TASK DIRECTIONS: Output the listing word for word, minus pictures.

DATA EXTRACTS:
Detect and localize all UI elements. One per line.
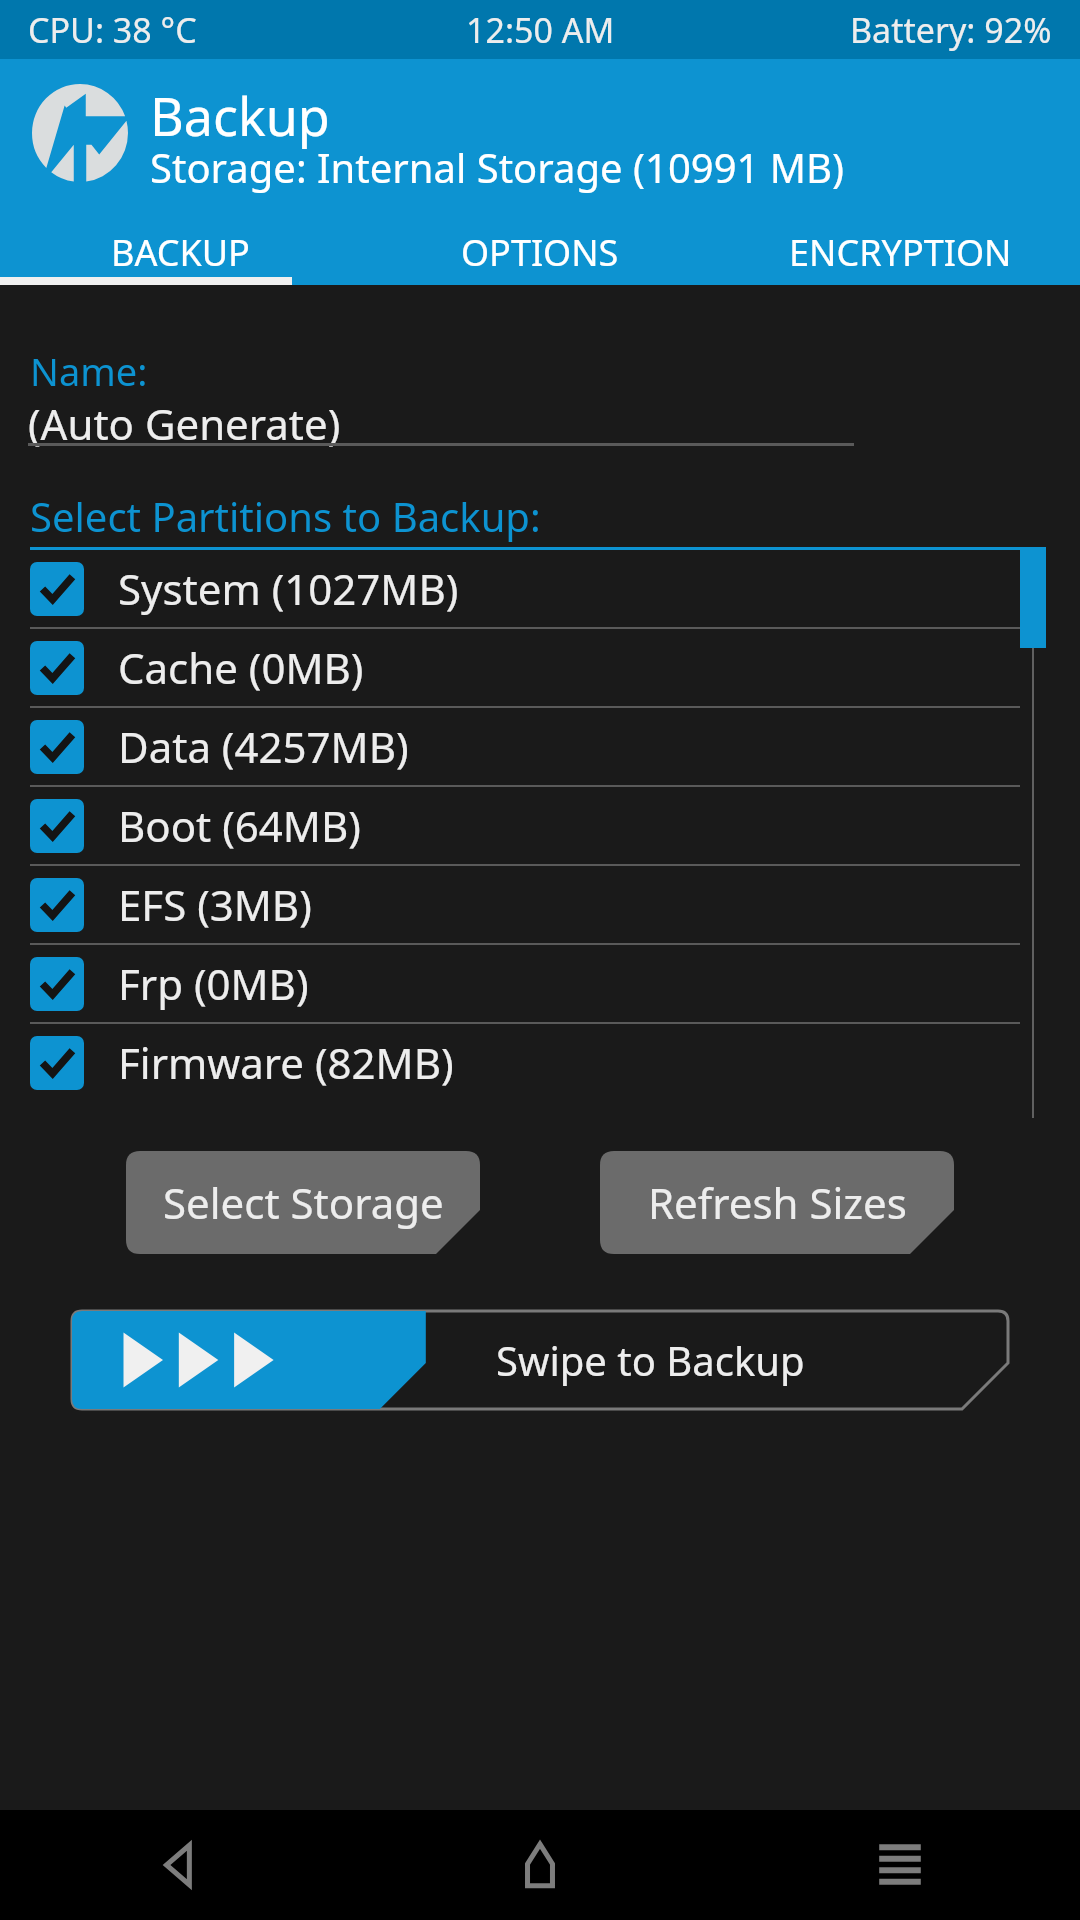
staticText: Refresh Sizes <box>648 1174 907 1231</box>
staticText: Boot (64MB) <box>118 797 361 854</box>
button[interactable]: Data (4257MB) <box>0 708 1080 785</box>
staticText: Cache (0MB) <box>118 639 364 696</box>
staticText: (Auto Generate) <box>28 395 341 452</box>
staticText: Select Partitions to Backup: <box>30 489 541 543</box>
staticText: Frp (0MB) <box>118 955 309 1012</box>
button[interactable]: Menu <box>720 1810 1080 1920</box>
button[interactable]: Back <box>0 1810 360 1920</box>
staticText: Storage: Internal Storage (10991 MB) <box>150 140 845 194</box>
staticText: Select Storage <box>163 1174 444 1231</box>
button[interactable]: Select Storage <box>126 1151 480 1254</box>
staticText: CPU: 38 °C <box>28 7 197 53</box>
button[interactable]: Cache (0MB) <box>0 629 1080 706</box>
button[interactable]: Firmware (82MB) <box>0 1024 1080 1101</box>
staticText: System (1027MB) <box>118 560 459 617</box>
button[interactable]: Boot (64MB) <box>0 787 1080 864</box>
staticText: Battery: 92% <box>850 7 1052 53</box>
staticText: BACKUP <box>111 228 250 277</box>
staticText: Swipe to Backup <box>496 1333 805 1387</box>
button[interactable]: OPTIONS <box>360 222 720 285</box>
button[interactable]: EFS (3MB) <box>0 866 1080 943</box>
staticText: ENCRYPTION <box>789 228 1012 277</box>
staticText: 12:50 AM <box>466 7 615 53</box>
button[interactable]: System (1027MB) <box>0 550 1080 627</box>
staticText: Backup <box>150 80 330 151</box>
button[interactable]: Refresh Sizes <box>600 1151 954 1254</box>
staticText: Data (4257MB) <box>118 718 409 775</box>
staticText: OPTIONS <box>461 228 619 277</box>
button[interactable]: Home <box>360 1810 720 1920</box>
button[interactable]: Frp (0MB) <box>0 945 1080 1022</box>
staticText: Name: <box>30 345 148 397</box>
button[interactable]: BACKUP <box>0 222 360 285</box>
button[interactable]: Swipe to Backup <box>72 1311 1008 1409</box>
button[interactable]: ENCRYPTION <box>720 222 1080 285</box>
staticText: EFS (3MB) <box>118 876 312 933</box>
staticText: Firmware (82MB) <box>118 1034 454 1091</box>
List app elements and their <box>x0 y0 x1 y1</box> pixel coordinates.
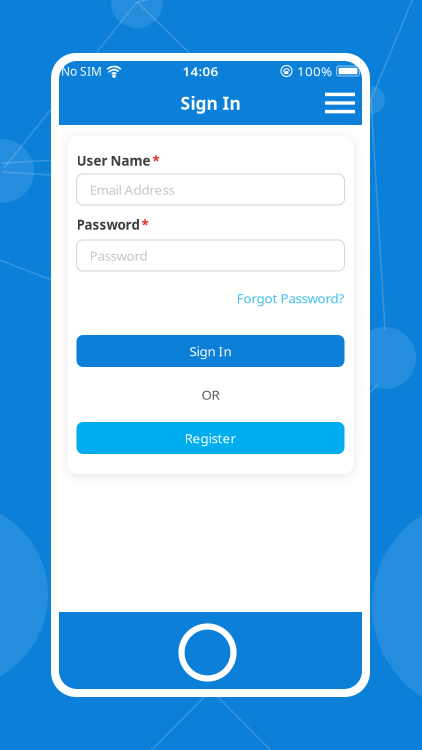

EXERCISE OUTPUT:
Detect and localize all UI elements. One per line.
staticText: Refresh Sizes <box>648 1174 907 1231</box>
staticText: Boot (64MB) <box>118 797 361 854</box>
button[interactable]: Data (4257MB) <box>0 708 1080 785</box>
staticText: Cache (0MB) <box>118 639 364 696</box>
staticText: (Auto Generate) <box>28 395 341 452</box>
staticText: Select Partitions to Backup: <box>30 489 541 543</box>
staticText: Frp (0MB) <box>118 955 309 1012</box>
button[interactable]: Menu <box>720 1810 1080 1920</box>
button[interactable]: Back <box>0 1810 360 1920</box>
staticText: Storage: Internal Storage (10991 MB) <box>150 140 845 194</box>
staticText: Select Storage <box>163 1174 444 1231</box>
button[interactable]: Select Storage <box>126 1151 480 1254</box>
staticText: CPU: 38 °C <box>28 7 197 53</box>
button[interactable]: Cache (0MB) <box>0 629 1080 706</box>
button[interactable]: Firmware (82MB) <box>0 1024 1080 1101</box>
staticText: System (1027MB) <box>118 560 459 617</box>
button[interactable]: Boot (64MB) <box>0 787 1080 864</box>
staticText: Battery: 92% <box>850 7 1052 53</box>
staticText: BACKUP <box>111 228 250 277</box>
staticText: Swipe to Backup <box>496 1333 805 1387</box>
button[interactable]: OPTIONS <box>360 222 720 285</box>
button[interactable]: EFS (3MB) <box>0 866 1080 943</box>
staticText: ENCRYPTION <box>789 228 1012 277</box>
staticText: 12:50 AM <box>466 7 615 53</box>
button[interactable]: System (1027MB) <box>0 550 1080 627</box>
staticText: Backup <box>150 80 330 151</box>
button[interactable]: Refresh Sizes <box>600 1151 954 1254</box>
staticText: Data (4257MB) <box>118 718 409 775</box>
staticText: OPTIONS <box>461 228 619 277</box>
button[interactable]: Home <box>360 1810 720 1920</box>
button[interactable]: Frp (0MB) <box>0 945 1080 1022</box>
staticText: Name: <box>30 345 148 397</box>
button[interactable]: BACKUP <box>0 222 360 285</box>
button[interactable]: Swipe to Backup <box>72 1311 1008 1409</box>
button[interactable]: ENCRYPTION <box>720 222 1080 285</box>
staticText: EFS (3MB) <box>118 876 312 933</box>
staticText: Firmware (82MB) <box>118 1034 454 1091</box>
List app elements and their <box>x0 y0 x1 y1</box> pixel coordinates.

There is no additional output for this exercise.